§ **Records to process**:
- - -

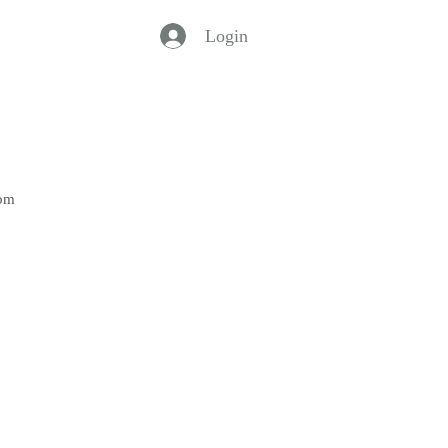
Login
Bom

- - -

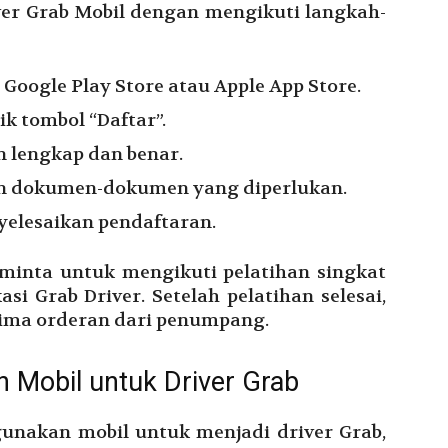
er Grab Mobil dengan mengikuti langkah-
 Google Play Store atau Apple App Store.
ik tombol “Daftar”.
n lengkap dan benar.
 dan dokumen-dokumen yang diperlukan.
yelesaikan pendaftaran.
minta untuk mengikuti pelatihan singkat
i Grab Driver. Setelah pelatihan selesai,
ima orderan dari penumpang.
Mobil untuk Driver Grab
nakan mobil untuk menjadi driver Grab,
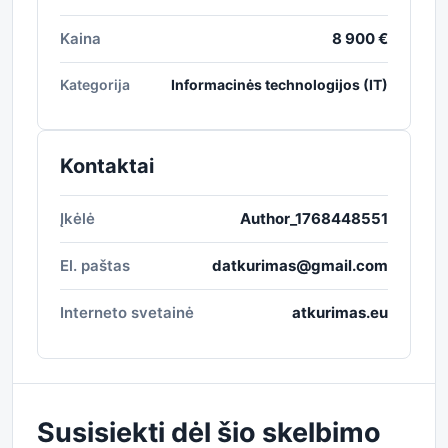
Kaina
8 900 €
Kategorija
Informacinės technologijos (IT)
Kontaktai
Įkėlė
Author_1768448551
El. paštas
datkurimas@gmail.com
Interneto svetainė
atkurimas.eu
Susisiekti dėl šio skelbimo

- - -

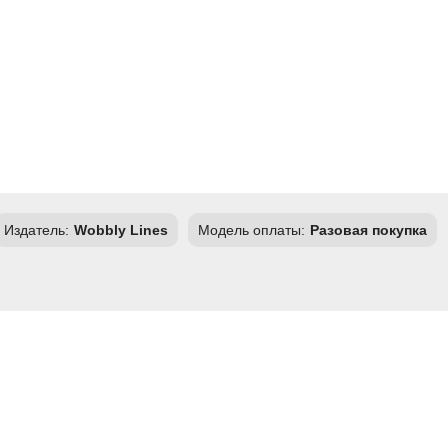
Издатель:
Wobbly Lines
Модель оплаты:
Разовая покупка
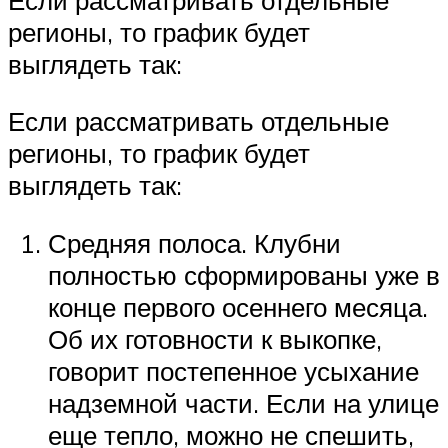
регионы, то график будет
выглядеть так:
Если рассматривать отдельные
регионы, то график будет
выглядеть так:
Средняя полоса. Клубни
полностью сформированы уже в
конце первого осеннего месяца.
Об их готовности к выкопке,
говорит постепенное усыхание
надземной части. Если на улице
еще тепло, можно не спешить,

- - -

§ **Task prompt**:
Every line containing the word "untuk" must be copied from the material above.

§ **Final answer**:
minta untuk mengikuti pelatihan singkat
Mobil untuk Driver Grab
nakan mobil untuk menjadi driver Grab,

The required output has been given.